# could it be that i just married a loser???



## sammy6150 (Jul 7, 2011)

today is pay day an i dread it, i used to love pay day but it has turned into a big hasssle where i dont ven want the money.

as soon as the d/p hits the bank she wants her share for mani/ padi ect... i try to tell her we have bills an she only has her hand out. now i already know i will be scheaching for money by wed of next week, an i still have 8 days to next payday an it starts all over again.

you know i even thought if i did rob t a bank i wish to be caught b/cause
20 yrs away is better that 20 of this crap...


sam


----------



## Chelhxi (Oct 30, 2008)

If it's been like this for 15 years, why didn't you take control sooner? You've taught her that it's fine to treat you like a bank. Why would she want to stop now? If my husband didn't work for no good reason I wouldn't be buying him anything.


----------



## magnoliagal (Mar 30, 2011)

Someone already told you the solution. You need a new wife.

Are you incapable of saying the word "no"? It's your money.


----------



## Mom6547 (Jul 13, 2010)

How about. No. Would you like to sit down and do a budget with me, or shall I just take care of it?


----------



## BigToe (Jun 2, 2011)

sammy6150 said:


> you know i even thought if i did rob t a bank i wish to be caught b/cause 20 yrs away is better that 20 of this crap...


:lol:


----------



## F-102 (Sep 15, 2010)

magnoliagal said:


> Someone already told you the solution. You need a new wife.
> 
> Are you incapable of saying the word "no"? It's your money.


Go ahead and say "It's MY money". Ummm...can you run faster than her? Can you sleep on a friends couch?

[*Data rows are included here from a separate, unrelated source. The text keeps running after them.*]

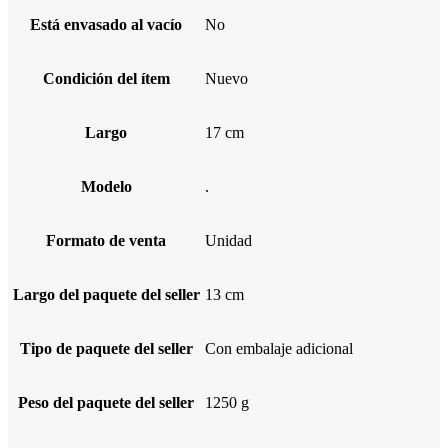
Está envasado al vacío
No
Condición del ítem
Nuevo
Largo
17 cm
Modelo
.
Formato de venta
Unidad
Largo del paquete del seller
13 cm
Tipo de paquete del seller
Con embalaje adicional
Peso del paquete del seller
1250 g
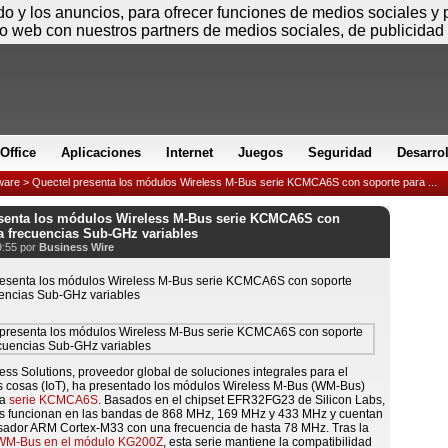
Sábado
ido y los anuncios, para ofrecer funciones de medios sociales y
io web con nuestros partners de medios sociales, de publicidad 
Office
Aplicaciones
Internet
Juegos
Seguridad
Desarro
ware
> Quectel presenta los módulos Wireless M-Bus serie KCMCA6S con soporte para ...
esenta los módulos Wireless M-Bus serie KCMCA6S con
a frecuencias Sub-GHz variables
9:55 por
Business Wire
ess Solutions, proveedor global de soluciones integrales para el
as cosas (IoT), ha presentado los módulos Wireless M-Bus (WM-Bus)
la
serie KCMCA6S
. Basados en el chipset EFR32FG23 de Silicon Labs,
s funcionan en las bandas de 868 MHz, 169 MHz y 433 MHz y cuentan
sador ARM Cortex-M33 con una frecuencia de hasta 78 MHz. Tras la
 WM-Bus en el módulo KG200Z
, esta serie mantiene la compatibilidad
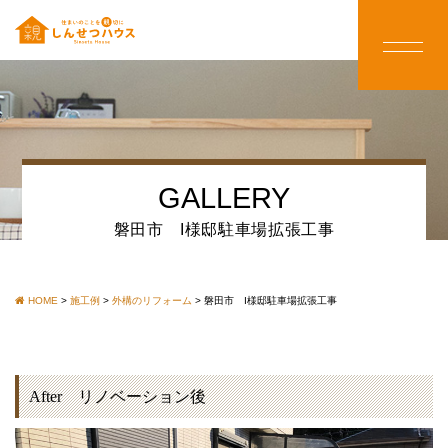
GALLERY
磐田市 I様邸駐車場拡張工事
HOME
>
施工例
>
外構のリフォーム
>
磐田市 I様邸駐車場拡張工事
After リノベーション後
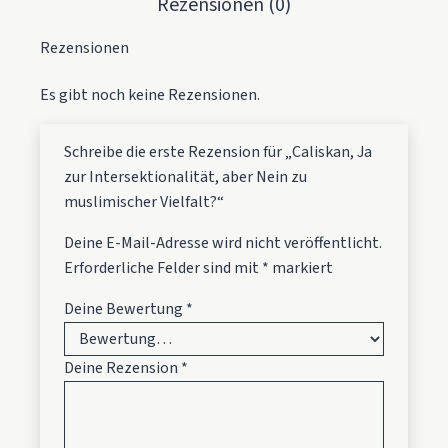
Rezensionen (0)
Rezensionen
Es gibt noch keine Rezensionen.
Schreibe die erste Rezension für „Caliskan, Ja
zur Intersektionalität, aber Nein zu
muslimischer Vielfalt?“
Deine E-Mail-Adresse wird nicht veröffentlicht.
Erforderliche Felder sind mit
*
markiert
Deine Bewertung
*
Deine Rezension
*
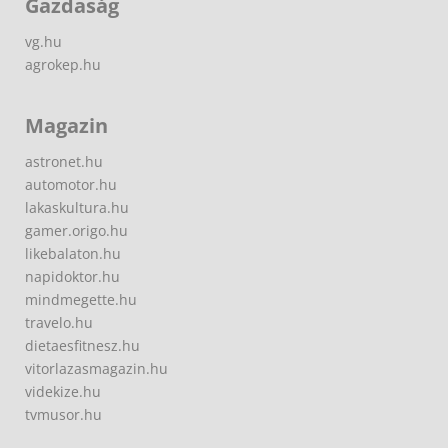
Gazdaság
vg.hu
agrokep.hu
Magazin
astronet.hu
automotor.hu
lakaskultura.hu
gamer.origo.hu
likebalaton.hu
napidoktor.hu
mindmegette.hu
travelo.hu
dietaesfitnesz.hu
vitorlazasmagazin.hu
videkize.hu
tvmusor.hu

But seriously, you need to show her how serious this is. Then ask her if she wants to budget wisely now... or pay thousands in divorce costs?


----------



## mamawest (Jul 10, 2011)

I know alot of woman like that. If your marriage is to the point that you feel like a bank than you need to tell her "THE BANK IS NOW CLOSED!!!" Cause trust if you lost you job today, she would start packing and on the search for a new bank within the hour.


----------



## F-102 (Sep 15, 2010)

Say, with mamawest's post in mind, tell her that the company is going to start cutting down, and your job is one of the ones on the chopping block. See how she reacts. Then a week or two later, say that they decided not to get rid of you. She'll either stick with you and try to make things work, or she'll be gone like a cat who finds out the people next door will feed it more.


----------



## marcy* (Feb 27, 2010)

Is very frustrated to live with an irresponsible person like your wife.
Seat down with her and let her know how much money you need till the end of the month. Make a list, if there are money left she can have some. If she is not happy with her share tell her to find a job.


----------